## Given records
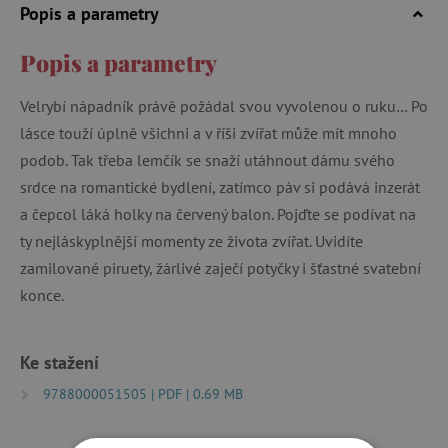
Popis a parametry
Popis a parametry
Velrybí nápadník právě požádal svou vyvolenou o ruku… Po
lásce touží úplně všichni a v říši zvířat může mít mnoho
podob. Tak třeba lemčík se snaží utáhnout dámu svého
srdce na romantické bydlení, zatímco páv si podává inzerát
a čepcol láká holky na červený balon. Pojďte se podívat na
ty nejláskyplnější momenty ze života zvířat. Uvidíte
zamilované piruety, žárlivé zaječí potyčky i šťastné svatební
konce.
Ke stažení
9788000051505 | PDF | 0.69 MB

---

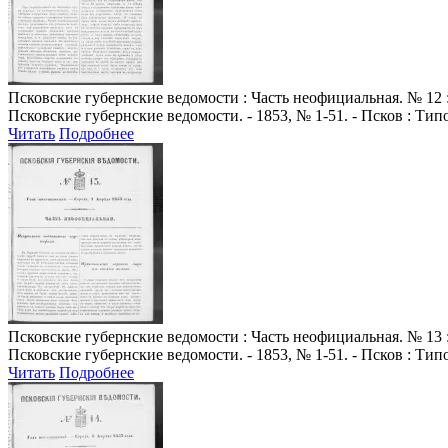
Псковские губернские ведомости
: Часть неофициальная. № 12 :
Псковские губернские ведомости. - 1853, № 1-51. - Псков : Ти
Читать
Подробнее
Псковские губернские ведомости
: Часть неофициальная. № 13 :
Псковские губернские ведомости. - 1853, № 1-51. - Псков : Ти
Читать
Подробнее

## Task to complete
Begin at the line that has "a čepcol láká" in the entries above; stop after the line that has "9788000051505 | PDF | 0.69 MB". Transcribe exactly those lines and no others.

## Reply to the exercise
a čepcol láká holky na červený balon. Pojďte se podívat na
ty nejláskyplnější momenty ze života zvířat. Uvidíte
zamilované piruety, žárlivé zaječí potyčky i šťastné svatební
konce.
Ke stažení
9788000051505 | PDF | 0.69 MB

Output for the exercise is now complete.